The new analysis reported by Dr. Gensler looked at 527 AS patients in the multicenter Prospective Study of Outcomes in AS cohort followed for a median of 3.7 years. Clinicians participating in this cohort saw patients every 6 months, and radiographic assessments by mSASSS and for new bone formation occurred every 2 years. At entry into the registry, about 57% of patients received a TNF inhibitor and about 63% received an NSAID, with a third on an NSAID only, 27% on a TNF inhibitor only, 30% on both drugs, and 10% receiving neither drug.
The analysis showed that among patients followed for 2.1-3.5 years, the fraction of patients on a TNF inhibitor who showed progression of their mSASSS was 77% lower than patients not on a TNF inhibitor, a statistically significant difference, Dr. Gensler reported. The researchers saw no statistically significant difference in mSASSS progression rates between the patients on a TNF inhibitor at baseline and those not on a TNF inhibitor at baseline among patients followed for 2 years and among those followed for more than 3.5 years, although the analysis did show nominally higher levels of response among TNF-inhibitor users followed for more than 3.5 years. Dr. Gensler speculated that one reason for the loss of a statistically significant difference during longer follow-up could be that fewer patients reached these levels of prolonged follow-up, making statistically significant differences harder to see. This analysis also showed a strong trend for less progression among the patients treated with an NSAID, a 51% relative reduction in mSASSS progression, compared with patients not taking an NSAID, but this relationship just missed statistical significance.
A second analysis by Dr. Gensler and her associates used data from the same cohort but focused on new bone formation during follow-up. This analysis again showed a statistically significant, 72% reduction in this outcome among patients taking a TNF inhibitor at baseline, compared with those not on a TNF inhibitor, when followed for 2.1-3.5 years, with no statistically significant relationship seen among patients followed for less or more time, Dr. Gensler reported. However, the results from this analysis also showed a statistically significant impact from NSAID treatment: Patients on a TNF inhibitor and an NSAID at baseline had 67% less new bone formation, compared with those who received a TNF inhibitor but were not on an NSAID at baseline.
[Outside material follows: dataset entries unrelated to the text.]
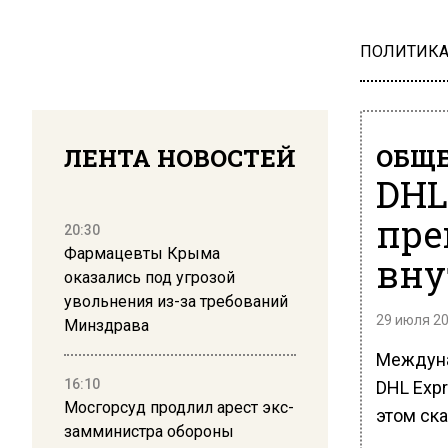
ПОЛИТИК
ЛЕНТА НОВОСТЕЙ
ОБЩЕ
DHL
пре
20:30
Фармацевты Крыма
вну
оказались под угрозой
увольнения из-за требований
29 июля 20
Минздрава
Междуна
16:10
DHL Expr
Мосгорсуд продлил арест экс-
этом ска
замминистра обороны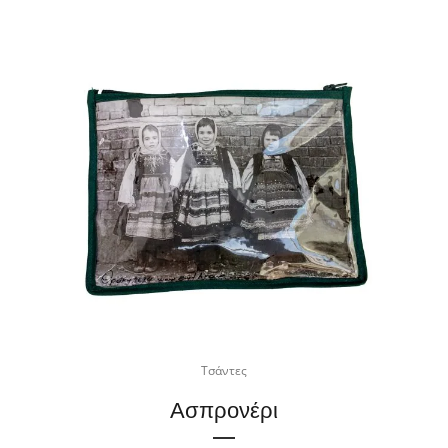
Τσάντες
Ασπρονέρι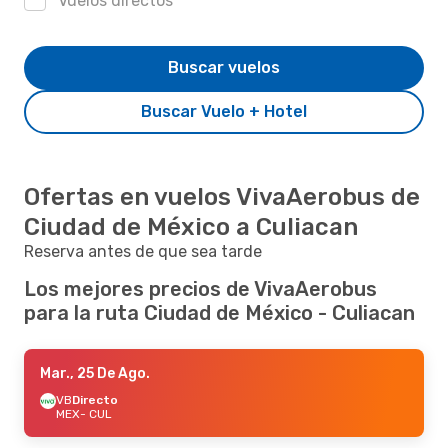
Vuelos directos
Buscar vuelos
Buscar Vuelo + Hotel
Ofertas en vuelos VivaAerobus de
Ciudad de México a Culiacan
Reserva antes de que sea tarde
Los mejores precios de VivaAerobus
para la ruta Ciudad de México - Culiacan
Mar., 25 De Ago.
VB
Directo
MEX
- CUL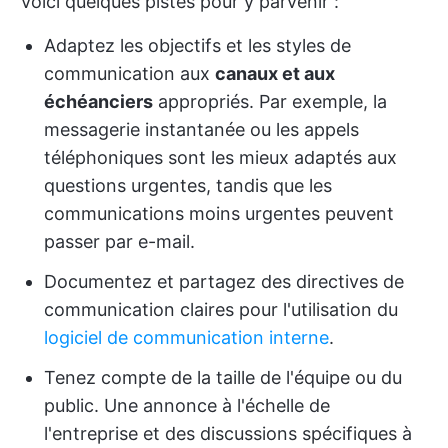
Voici quelques pistes pour y parvenir :
Adaptez les objectifs et les styles de
communication aux
canaux et aux
échéanciers
appropriés. Par exemple, la
messagerie instantanée ou les appels
téléphoniques sont les mieux adaptés aux
questions urgentes, tandis que les
communications moins urgentes peuvent
passer par e-mail.
Documentez et partagez des directives de
communication claires pour l'utilisation du
logiciel de communication interne
.
Tenez compte de la taille de l'équipe ou du
public. Une annonce à l'échelle de
l'entreprise et des discussions spécifiques à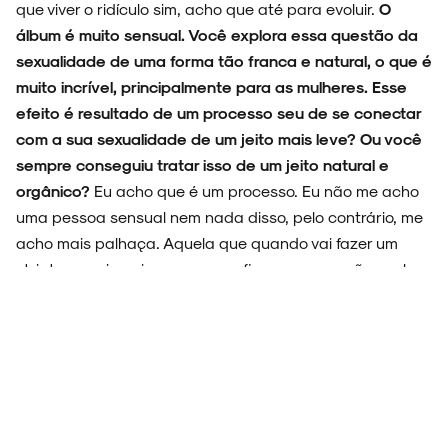
que viver o ridículo sim, acho que até para evoluir.
O
álbum é muito sensual. Você explora essa questão da
sexualidade de uma forma tão franca e natural, o que é
muito incrível, principalmente para as mulheres. Esse
efeito é resultado de um processo seu de se conectar
com a sua sexualidade de um jeito mais leve? Ou você
sempre conseguiu tratar isso de um jeito natural e
orgânico?
Eu acho que é um processo. Eu não me acho
uma pessoa sensual nem nada disso, pelo contrário, me
acho mais palhaça. Aquela que quando vai fazer um
striptease... imagina, eu nunca fiz, porque eu não me levo
tão a sério. Mas aí o movimento feminista também foi me
dando uns alertas também sobre o que é sensualidade.
Talvez sensualidade não seja aquilo que o pornô te
ensinou durante a sua adolescência inteira ou o que os
homens mostram nas revistas. A gente teve um equívoco
de educação sexual muito forte. Eu especificamente sou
Dr. Gensler has been a consultant to or investigator funded by AbbVie, Amgen, Janssen, Novartis, and UCB. The Prospective Study of Outcomes in Ankylosing Spondylitis receives no commercial support.
On Twitter @mitchelzoler
AT THE EULAR 2016 CONGRESS
Key clinical point: Ankylosing spondylitis patients treated with a TNF inhibitor plus an NSAID had the lowest level of new bone formation during treatment for more than 2 years.
Major finding: Patients on a TNF inhibitor and an NSAID had 67% less new bone formation, compared with patients not on an NSAID.
Data source: Cross-sectional cohort study of 527 patients with ankylosing spondylitis enrolled in the Prospective Study of Outcomes in Ankylosing Spondylitis.
Disclosures: Dr. Gensler has been a consultant to or investigator funded by AbbVie, Amgen, Janssen, Novartis, and UCB. The Prospective Study of Outcomes in Ankylosing Spondylitis receives no commercial support.